**Task requirements:** Transcribe exactly the line containing "1 Titel (Werke" and each line after it, through the end of the entries, with nothing before or after.

**Input data:**
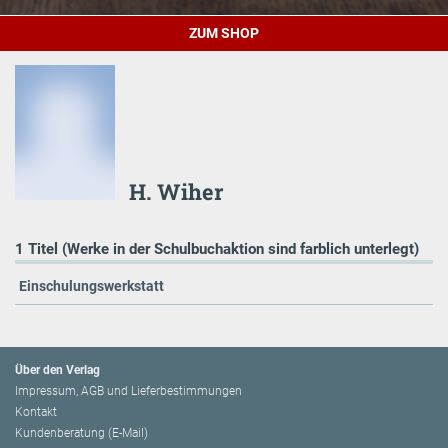
ZUM SHOP
H. Wiher
1 Titel (Werke in der Schulbuchaktion sind farblich unterlegt)
Einschulungswerkstatt
Über den Verlag
Impressum, AGB und Lieferbestimmungen
Kontakt
Kundenberatung (E-Mail)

**Answer:**
1 Titel (Werke in der Schulbuchaktion sind farblich unterlegt)
Einschulungswerkstatt
Über den Verlag
Impressum, AGB und Lieferbestimmungen
Kontakt
Kundenberatung (E-Mail)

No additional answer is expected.